A nonRdfSourceDescription is a resource that describes a binary resource within the Fedora repository. A nonRdfSourceDescription is always accompanied by a binary, and vice versa.

Policy Enforcement Point (PEP)

This is a pluggable component in the Fedora framework that is responsible for authorizing all actions take on resources.

Predicate

A predicate expresses a relationship between the subject and the object of a triple.

Prefix

Typically a short string representation of an associated namespace.
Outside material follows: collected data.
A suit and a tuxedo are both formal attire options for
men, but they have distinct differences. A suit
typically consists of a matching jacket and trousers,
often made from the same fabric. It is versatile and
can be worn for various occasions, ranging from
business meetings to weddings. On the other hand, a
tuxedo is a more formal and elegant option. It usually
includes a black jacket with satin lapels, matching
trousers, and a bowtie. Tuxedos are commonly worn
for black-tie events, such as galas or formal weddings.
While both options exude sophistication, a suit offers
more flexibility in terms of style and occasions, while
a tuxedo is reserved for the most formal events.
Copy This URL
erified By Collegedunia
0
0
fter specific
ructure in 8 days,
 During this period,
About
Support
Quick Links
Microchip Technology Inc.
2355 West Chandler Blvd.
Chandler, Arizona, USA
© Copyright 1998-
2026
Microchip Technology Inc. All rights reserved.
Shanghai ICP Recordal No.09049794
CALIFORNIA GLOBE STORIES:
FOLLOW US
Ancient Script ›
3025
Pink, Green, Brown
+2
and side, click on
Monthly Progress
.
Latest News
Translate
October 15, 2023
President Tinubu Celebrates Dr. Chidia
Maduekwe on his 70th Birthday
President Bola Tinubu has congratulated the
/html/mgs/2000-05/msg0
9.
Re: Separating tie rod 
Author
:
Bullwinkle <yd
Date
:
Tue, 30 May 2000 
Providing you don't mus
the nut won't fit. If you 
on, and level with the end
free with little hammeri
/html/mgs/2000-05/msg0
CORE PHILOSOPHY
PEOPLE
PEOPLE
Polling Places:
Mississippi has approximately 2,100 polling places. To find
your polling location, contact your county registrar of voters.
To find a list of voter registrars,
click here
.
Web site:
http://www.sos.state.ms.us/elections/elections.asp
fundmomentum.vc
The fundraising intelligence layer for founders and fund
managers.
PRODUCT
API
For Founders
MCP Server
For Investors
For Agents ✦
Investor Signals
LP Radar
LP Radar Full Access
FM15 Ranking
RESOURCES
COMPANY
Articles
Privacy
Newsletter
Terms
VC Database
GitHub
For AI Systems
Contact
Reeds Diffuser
For example the prefix "dc" is frequently used to represent the namespace "http://purl.org/dc/elements/1.1/".  When using defined namespace prefixes, it is possible, for example, to use "dc:contributor" versus the full form "http://purl.org/dc/elements/1.1/contributor" to reference the Dublin Core "contributor" element.

Prefixes are limited to the following grammar:

LocalName ::= ValidString - SelfOrParent
/* Any ValidString except SelfOrParent */
SelfOrParent ::= '.' | '..' 
ValidString ::= ValidChar {ValidChar}
ValidChar ::= XmlChar - InvalidChar
/* Any XmlChar except InvalidChar */
InvalidChar ::= '/' | ':' | '[' | ']' | '|' | '*'
XmlChar ::= /* Any character that matches the Char production at http://www.w3.org/TR/xml/#NT-Char */ 

Projection (aka: Federation) 

The process by which a repository may present resources through the API that are actually stored in a different system, such as a file system or database.

Properties

Properties are name/value pairs that belong to resources. The name of a property can be any term from a namespaced vocabulary. When RDF is generated in response to a request for a resource that contains properties, the RDF will contain triples for each property where the subject of the triple is the resource itself, the predicate of the triple is the property name, and the object of the triple is the value of the property. Property values can be of any valid rdf:type.

rdf:type

Containers are defined by one or more rdf:types that describe the nature of the container. Similarly, every property will be an instance of a single rdf:type. The official definition can be found here.

Resource

Resources are the primary organizational structure in the repository. A resource is any web-addressable entity, such as a container, a nonRdfSourceDescription, or a binary. Every resource is uniquely identified, its identifier representing a repository path. Resources are comprised of zero or more properties and/or child resources.

Tombstone

A tombstone is a repository marker indicating that a container, a nonRdfSourceDescription, or a binary used to exist at a given URL. A tombstone is created when a resource is deleted or moved.

Transactions

A transaction represents a series of changes to the repository that must execute successfully and completely or not at all. Transactions are client initiated and should be used to ensure consistency. Each transaction succeeds or fails as a complete unit; it cannot remain in an intermediate state.

Triple

A triple is a fundamental building block of RDF. It consists of: a subject, predicate, and an object. In this way, a triple can describe a relationship (via the predicate) of the subject to the object. The official definition can be found here.

Uniform resource identifier (URI)

A string of characters used to uniquely identify a resource. It is defined in RFC3986, section 3. An example of a URI would be "http://id.loc.gov/authorities/subjects/sh2002000192".

Universally Unique Identifier (UUID)

A universally unique identifier is a 36 hexadecimal number that is, for all practical purposes, unique (though there is an extraordinarily slight chance of a duplicate identifier being created in the future or already existing). It is used to identify a resource.

Version

A snapshot of a resource that is saved in version history for later access.